On Thu, 2008-06-05 at 10:10 +0200, Robert Buchholz wrote:
> On Wednesday 04 June 2008, Ned Ludd wrote:
> > So for nearly every python based program you can simply dump  *.so
> > *.py *.pyc files just about anywhere on the file system where an
> > admin might invoke python.
> 
> As I also pointed out in our bug [1], this only happens in two cases:
> (1) The interactive shell is used to run python code.
> (2) A python script resides inside an untrusted directory.
> 
> What I expect to be the most common use case, running python code 
> from /usr, or /home, is safe. Since all out-of-the-box software would 
> be installed in directories that are not world-writable, I am tempted 
> call (2) an error on the user side. Changing the behaviour of python in 
> this manner would also break existing programs.
> 
> 
> Robert
> 
> [1] https://bugs.gentoo.org/show_bug.cgi?id=224925
> 


Re: (1)
How this limited to interactive shells?
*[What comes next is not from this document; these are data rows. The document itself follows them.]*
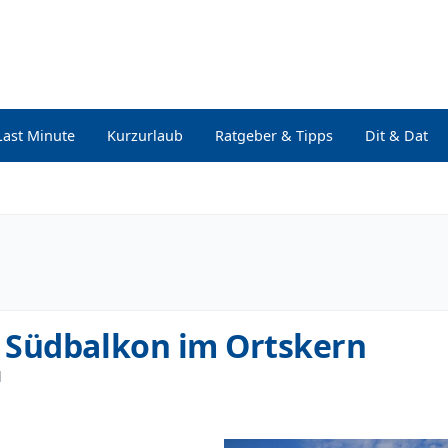
Last Minute
Kurzurlaub
Ratgeber & Tipps
Dit & Dat
 Südbalkon im Ortskern
l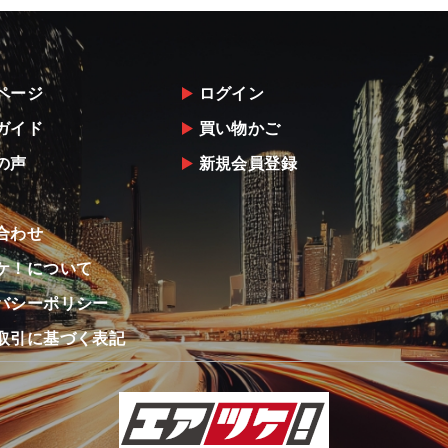
ページ
ログイン
ガイド
買い物かご
の声
新規会員登録
合わせ
ケ！について
バシーポリシー
取引に基づく表記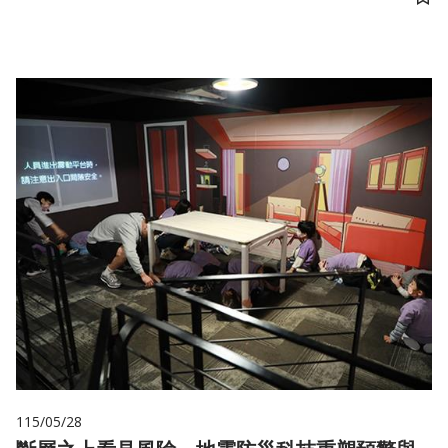
儲
115/05/28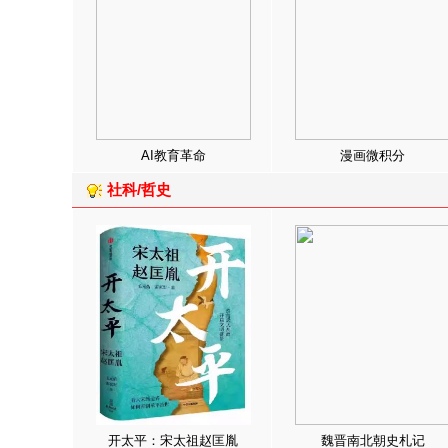
AI教育革命
漫画微积分
社科/哲史
开太平：宋太祖赵匡胤
魏晋南北朝史札记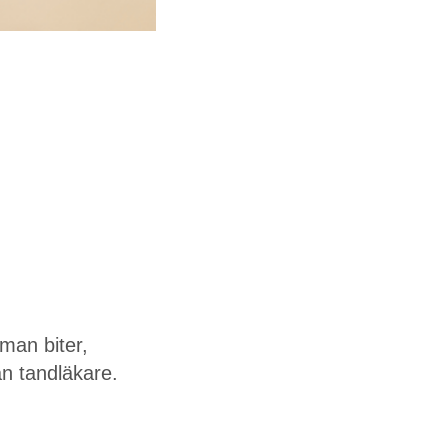
 man biter,
n tandläkare.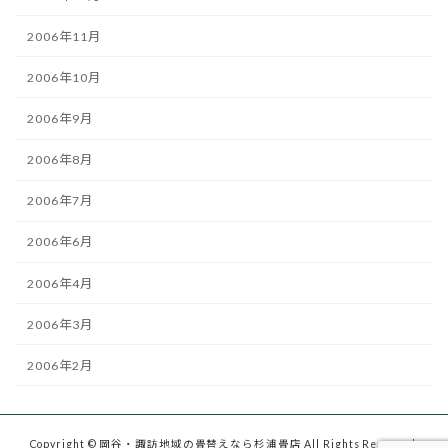
2006年11月
2006年10月
2006年9月
2006年8月
2006年7月
2006年6月
2006年4月
2006年3月
2006年2月
Copyright © 岡谷・諏訪地域の畳替えなら杉浦畳店 All Rights Reserved.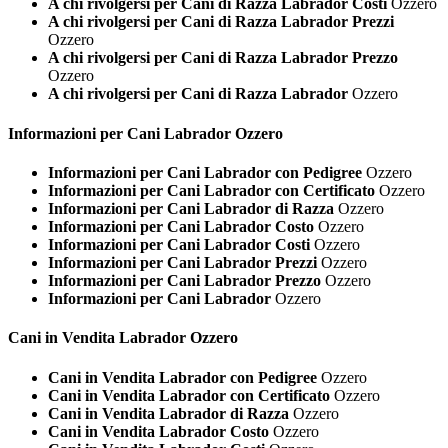
A chi rivolgersi per Cani di Razza Labrador Costi
Ozzero
A chi rivolgersi per Cani di Razza Labrador Prezzi
Ozzero
A chi rivolgersi per Cani di Razza Labrador Prezzo
Ozzero
A chi rivolgersi per Cani di Razza Labrador
Ozzero
Informazioni per Cani
Labrador Ozzero
Informazioni per Cani Labrador con Pedigree
Ozzero
Informazioni per Cani Labrador con Certificato
Ozzero
Informazioni per Cani Labrador di Razza
Ozzero
Informazioni per Cani Labrador Costo
Ozzero
Informazioni per Cani Labrador Costi
Ozzero
Informazioni per Cani Labrador Prezzi
Ozzero
Informazioni per Cani Labrador Prezzo
Ozzero
Informazioni per Cani Labrador
Ozzero
Cani in Vendita
Labrador Ozzero
Cani in Vendita Labrador con Pedigree
Ozzero
Cani in Vendita Labrador con Certificato
Ozzero
Cani in Vendita Labrador di Razza
Ozzero
Cani in Vendita Labrador Costo
Ozzero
Our portage/emerge being 
directly not vuln is left to near sheer luck that Nick.C opted to shove 
a path into our portage module a-long time ago.. But our tools are 
questionable as it all depends on load order..

More examples:

solar@...ia /tmp $ touch re.so
solar@...ia /tmp $ cat foo.py 
import string
print "foo"

solar@...ia /tmp $ python foo.py
Traceback (most recent call last):
  File "foo.py", line 1, in ?
    import string
  File "/usr/lib/python2.4/string.py", line 83, in ?
    import re as _re
ImportError: /tmp/re.so: file too short
solar@...ia /tmp $ ls -l re.so 
-rw-r--r-- 1 solar solar 0 Jun  5 01:22 re.so

(2) yeah that's pretty much 50% of the problem.